At a specialized laboratory in the Baylor College of Medicine, postdoctoral associate Paul Marcogliese is studying a malfunction in multiple genetic models of Parkinson’s disease in fruit flies. In addition to indicating genetic abnormalities that could indicate an individual’s prospects of developing this condition, the work could reveal targets for potential drug treatments to correct this problem, preventing not only the loss of cell function but perhaps also the onset of the disease. This research is made possible through a Basic Research Fellowship in the amount of $100,000 over 2 years and funded by Parkinson Canada Research Program.

Paul Marcogliese was studying to be a forensic scientist in Ottawa when he met local researcher David Park, a leading figure in studying neurodegenerative diseases. The two began a collaboration that nurtured in Marcogliese a personal and professional interest in Parkinson’s disease that has carried him to a major international research centre in the field.

After completing his doctorate in David Park’s lab at the University of Ottawa, Marcogliese is now a postdoctoral associate in Hugo Bellen’s laboratory complex at the Baylor College of Medicine in Houston, Texas. The lab specializes in sophisticated studies on the humble fruit fly, whose genome is an ideal model for studying the genetic underpinnings of Parkinson’s.

Recent work in the Hugo Bellen lab has identified a role for fatty acids called ceramides in a rare form of Parkinson’s disease. Researchers observed that the levels of ceramides increase in fly and mouse neurons before the cells start to degenerate. When this happens in brain cells, various structures break down, including a crucial piece of a cell called the lysosome, which handles enzymes that normally digest waste products. Not being able to eliminate damaged portions of cells could limit the production of dopamine, the brain chemical that controls muscle movements in Parkinson’s disease. Marcogliese plans to examine whether known and new Parkinson’s disease genes are involved in regulating these ceramides.

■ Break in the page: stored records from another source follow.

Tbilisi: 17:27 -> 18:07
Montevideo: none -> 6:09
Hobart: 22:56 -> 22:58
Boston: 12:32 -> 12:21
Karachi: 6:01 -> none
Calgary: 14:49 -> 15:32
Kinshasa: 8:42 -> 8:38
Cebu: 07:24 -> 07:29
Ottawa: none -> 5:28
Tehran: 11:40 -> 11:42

“The goal is to leverage all of what we’ve learned from the flies and see if it can hold true in a mammalian system across multiple models,” explains Marcogliese, who is now broadening his studies to include mice. This work includes using drugs that can enhance the ability of brain cells to process ceramides, which may be a key mechanism for treating Parkinson’s disease patients.

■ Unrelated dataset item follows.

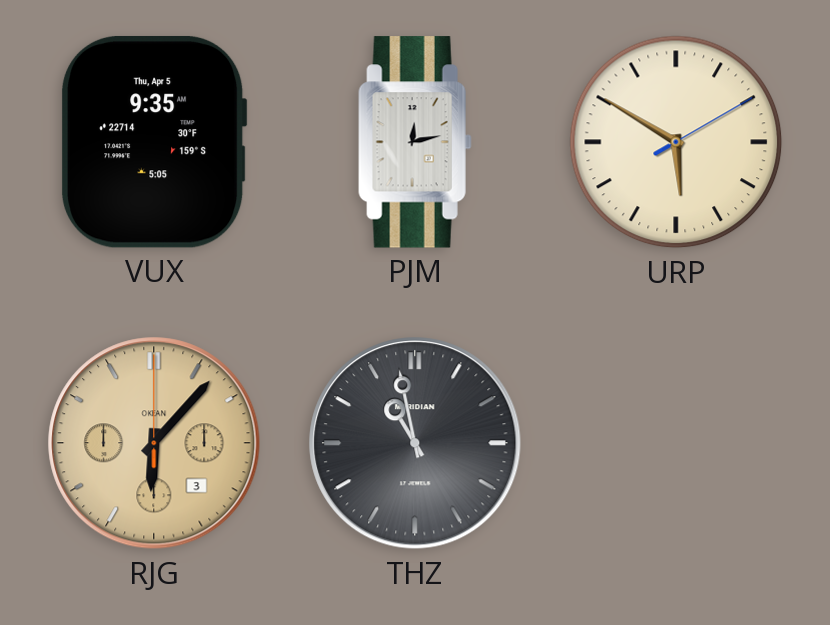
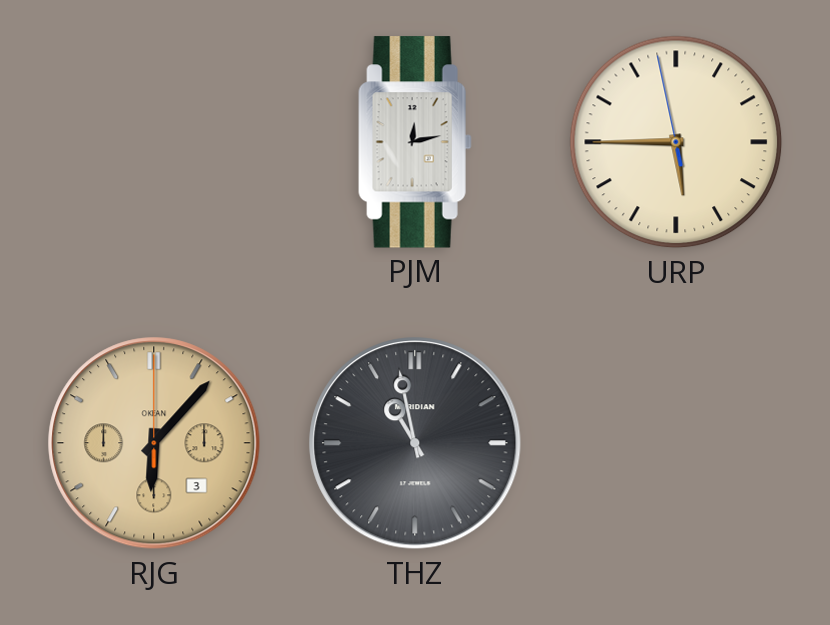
VUX: 9:35 -> none
URP: 5:50 -> 5:44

Given early results in delivering drugs that resolve this problem in insect brains, Marcogliese hopes restoring this cell function could improve the lives of people with Parkinson’s. This research is made possible through a Basic Research Fellowship in the amount of $100,000 over 2 years and funded by Parkinson Canada Research Program.

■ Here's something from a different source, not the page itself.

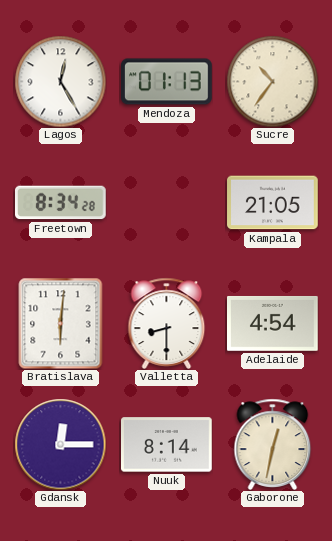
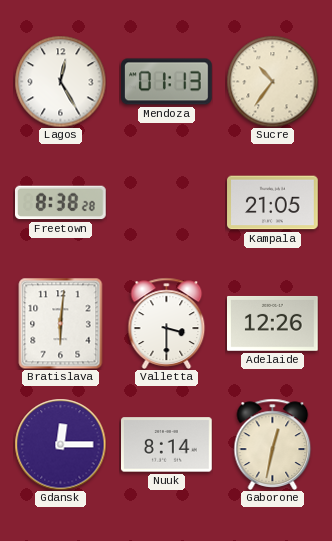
Freetown: 8:34 -> 8:38
Valletta: 8:30 -> 3:30
Adelaide: 4:54 -> 12:26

“The question we’re now exploring is whether we can use these compounds to rescue this cell function in other species,” he says. 

Identifying the genes responsible for the problem represents a step forward. Many new Parkinson’s disease genes are involved in ceramide processing at the cellular level. Marcogliese hopes that by checking the status of these genes or metabolic changes early on, an individual’s prospects for acquiring Parkinson’s could be identified earlier.

“We want to be able to diagnose patients 20 years before they get a tremor,” he says.

Diagnosing people before they show tremors, stiffness or rigidity would provide people with the opportunity for earlier treatment, possibly avoiding those symptoms altogether.